With the Kobe Bryant era over in Los Angeles, the newest phase of Laker basketball built of youth and inexperience has arrived. Hoping to bridge the gap between the two is new Head Coach Luke Walton in his return to L.A. as he and his team prepare to begin training camp at UCSB from Sept. 27-Oct. 2.
It will be the Lakers’ first time having training camp in Santa Barbara since 1999. The six-day camp will be held in Robertson Gymnasium. According to Los Angeles Times reporter Tania Ganguli, four of the team’s six days at camp will be two-a-day workouts.
After setting a franchise record with the most losses for the third consecutive year, finishing 17-65, the Los Angeles Lakers are hoping to restore some of the glory that belongs to the historic organization that possesses 16 championship titles.
Although the reality of another Lakers championship remains in the distant future, the acquired talent the team has as of now has the potential to surpass the subpar expectations many have set for them.

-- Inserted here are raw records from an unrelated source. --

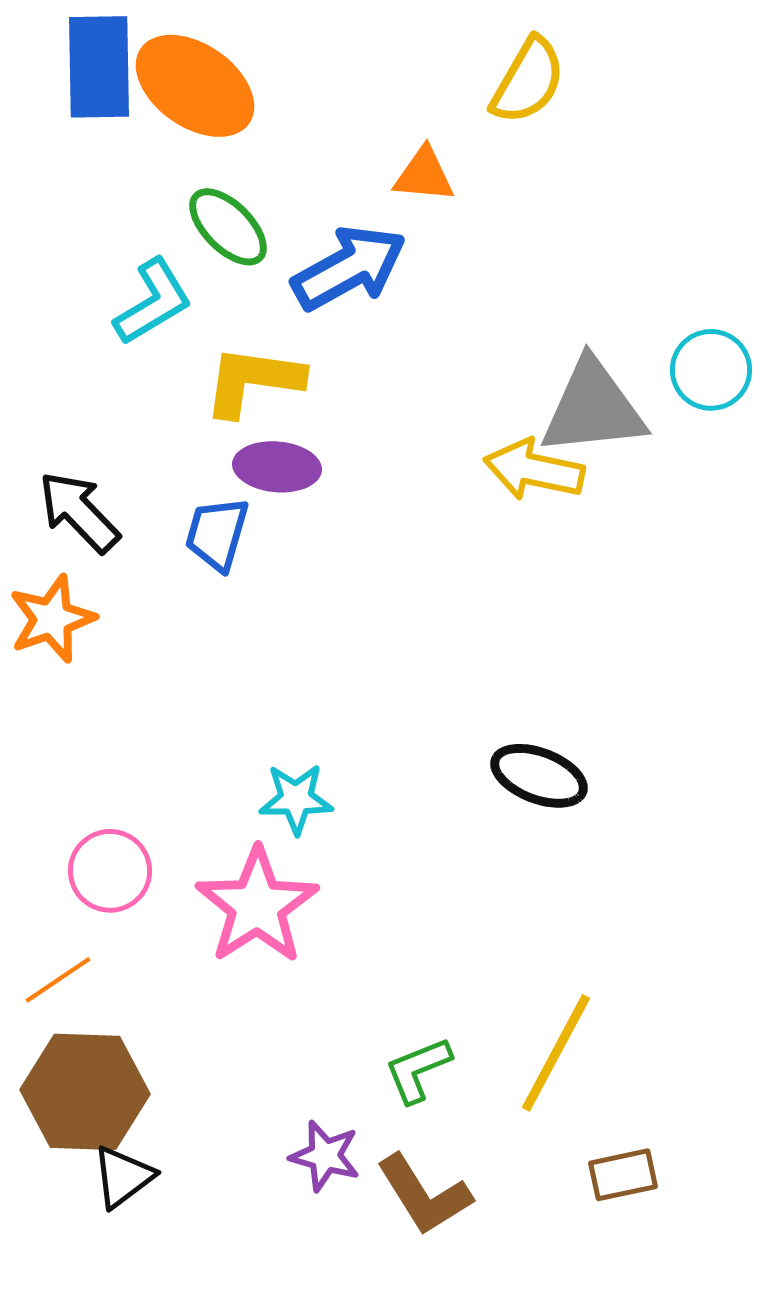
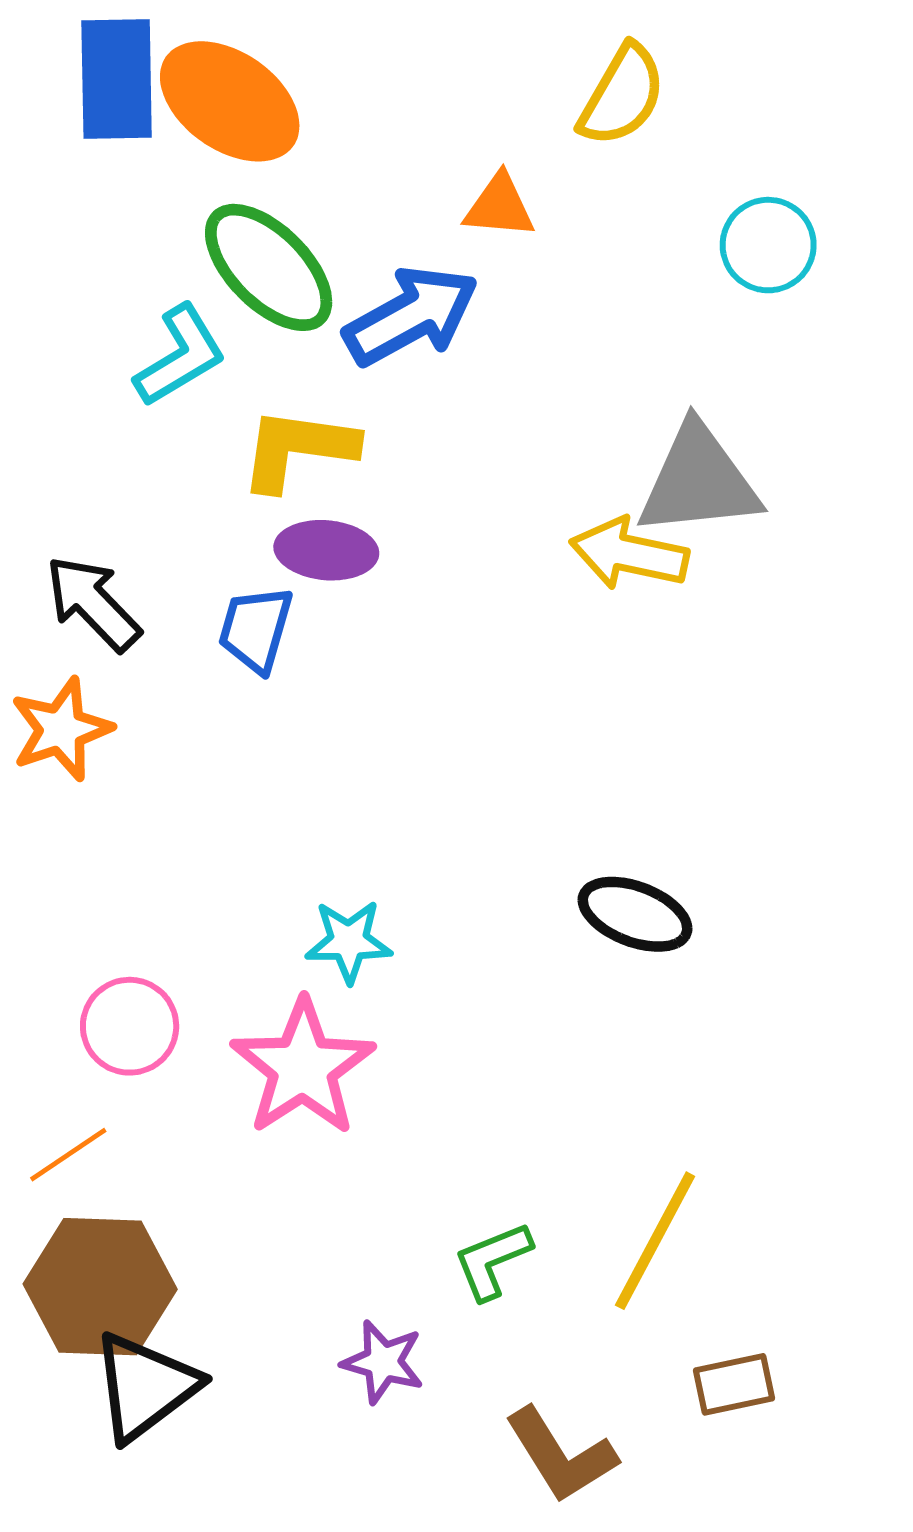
green ellipse: (228, 227) -> (269, 267), size x1.4
cyan circle: (711, 370) -> (768, 245), moved
black triangle: (123, 1177) -> (145, 1387), size x1.5
brown L-shape: (424, 1195) -> (561, 1455), moved

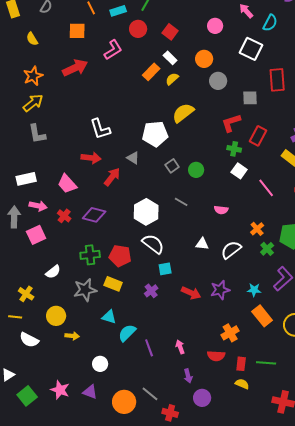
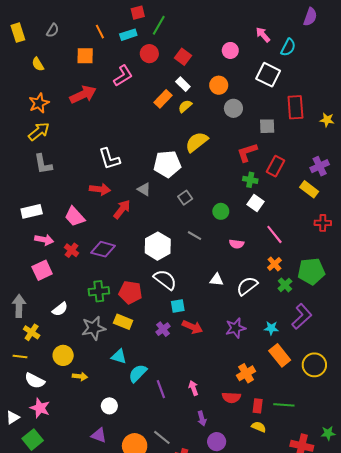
green circle: (196, 170) -> (221, 211), moved
pink line: (266, 188) -> (274, 234), moved
gray arrow: (14, 217) -> (19, 306), moved
red arrow: (191, 293) -> (192, 327), moved
pink star: (60, 390) -> (40, 408), moved

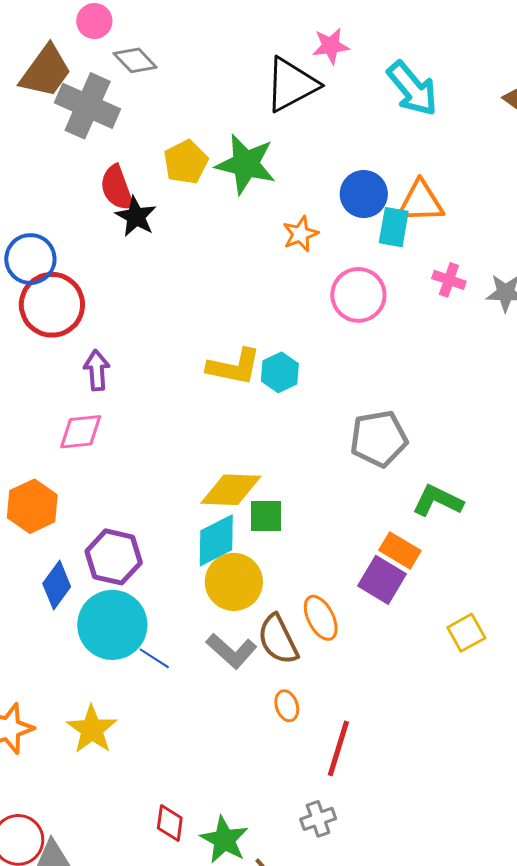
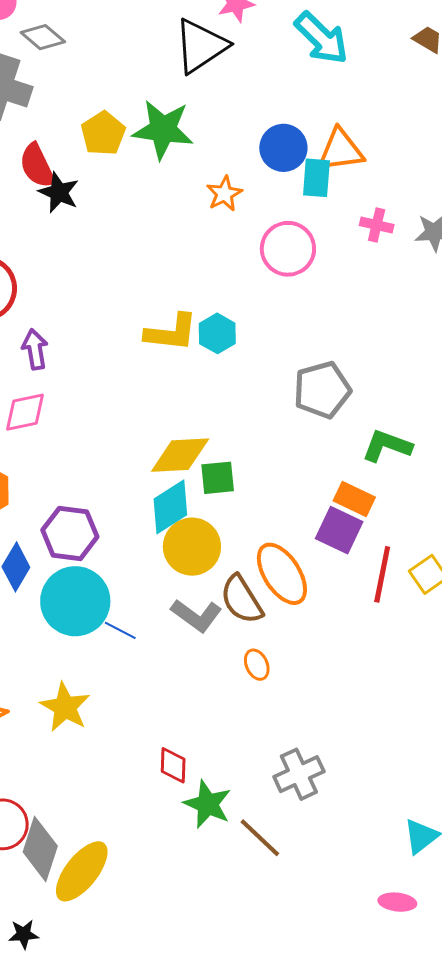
orange ellipse: (321, 618) -> (282, 574), size x1.4
red line: (338, 748) -> (382, 574), moved
gray cross: (318, 819) -> (299, 774), size x1.4
red diamond: (170, 823) -> (173, 765), moved

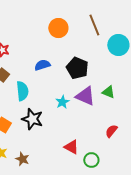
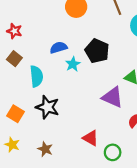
purple triangle: (85, 96) -> (113, 97), moved
cyan star: (62, 102) -> (73, 64), moved
brown star: (22, 159) -> (45, 149), moved

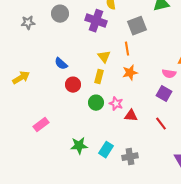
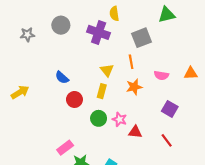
pink semicircle: (169, 74) -> (161, 75), moved
pink rectangle: (41, 125) -> (65, 148), moved

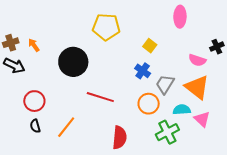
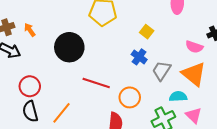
orange circle: (149, 104) -> (130, 97), moved
pink triangle: (202, 119) -> (194, 115), moved
black semicircle: (35, 126) -> (30, 111), size x1.5

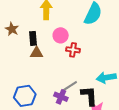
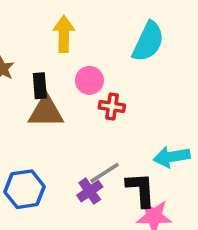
brown triangle: (36, 53) -> (46, 112), size x1.5
purple cross: (61, 97) -> (90, 191), turned 32

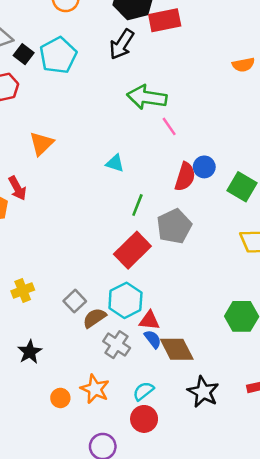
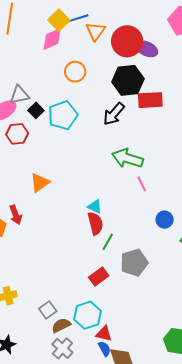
red semicircle: (185, 177) -> (95, 223), moved, turned -40
red rectangle: (132, 250) -> (99, 277), size x0.7
gray cross: (117, 345) -> (62, 348), moved

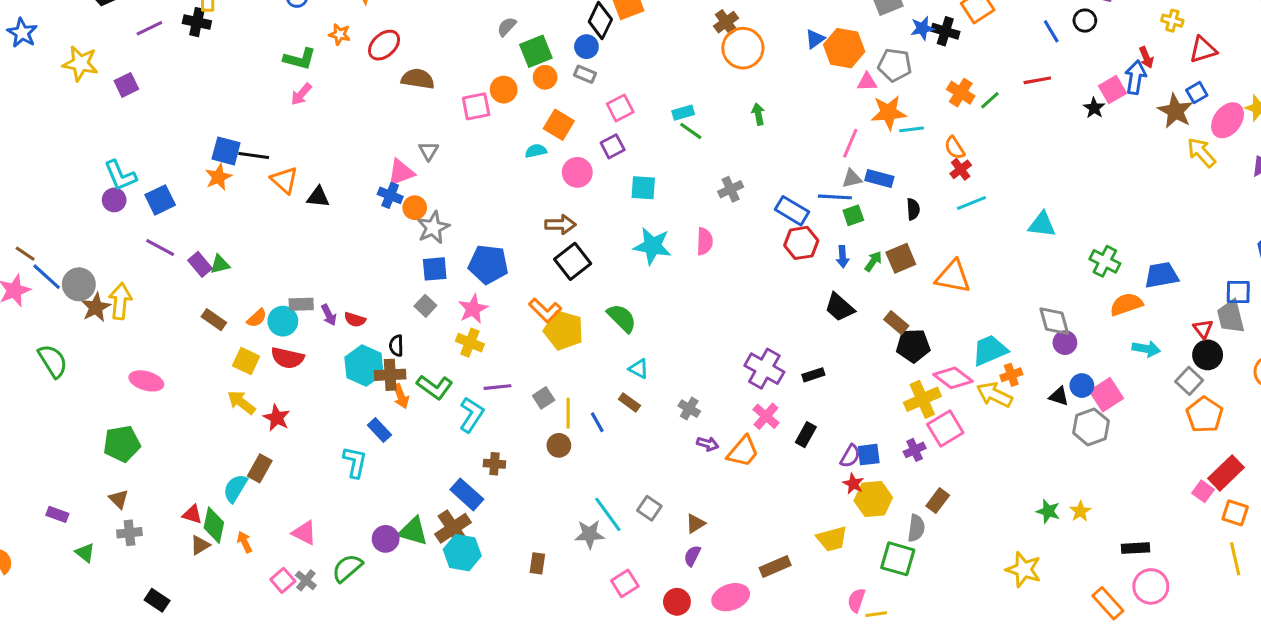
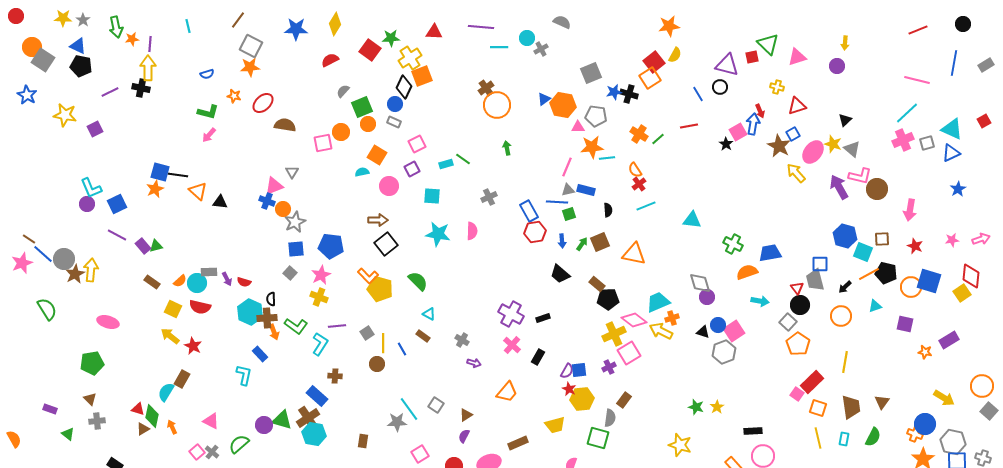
cyan rectangle: (683, 113) -> (446, 164), moved
blue rectangle: (792, 211) -> (529, 211), turned 30
orange trapezoid: (743, 451) -> (507, 392), moved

While Bryant’s legacy will forever reign supreme in the Laker franchise, Los Angeles is hopeful that its next superstar will emerge sooner rather than later. With the talent of players such as Jordan Clarkson, D’angelo Russell and their selection of Brandon Ingram with the No. 2 pick in this year’s draft, the Lakers’ next franchise player is no guarantee but could surface in due time.
With Ingram seemingly poised to become the face of the L.A. franchise, the buzz surrounding the rookie has many convinced that he could eventually carry the torch after potentially being the No. 1 pick in the 2016 NBA Draft.
Starting and playing in five summer league games, Ingram averaged 12.2 points per game while shooting 41.2 percent from the field and 25 percent from behind the three-point line. He also averaged 4.2 rebounds and 1.8 assists per game in addition to playing 27.4 minutes per game.
Certainly summer league play is no true predictor of how a player will pan out in the long run, especially at the young age of 19 years old, but Ingram displayed some glimpses on the court that could lead to him flourishing within the NBA.
Unfortunately for Russell, last year was more of an underwhelming season. In addition to former Head Coach Byron Antom Scott placing Russell in and out of the starting lineup, finding the guard’s role on the team became a little difficult as to whether or not he would play the one or two position while alongside Clarkson in the backcourt.
While Scott’s coaching scheme seemed to stray away from Russell’s strengths, one can only predict that Walton will be able to conquer the puzzle of Russell and Clarkson after helping coach the NBA’s top backcourt duo in Stephen Curry and Klay Thompson. Nonetheless, Russell had his spurts in which he showcased his ability to produce when on the court whether scoring or assisting.
In the meantime, the Lakers must focus on training camp and their task of acclimating free agent additions Timofey Mozgov and Luol Deng. Despite overpaying Mozgov and acquiring a post-prime Deng, both players provide veteran leadership that could be beneficial for the abundance of youth on the Lakers’ roster.
After having training camp at UCSB, Los Angeles will begin its eight-game preseason on Oct. 4 vs the Sacramento Kings at the Honda Center at 7 p.m. The Lakers will conclude their preseason schedule on Oct. 21 vs the Phoenix Suns for a 7 p.m. matchup at the Honda Center as well.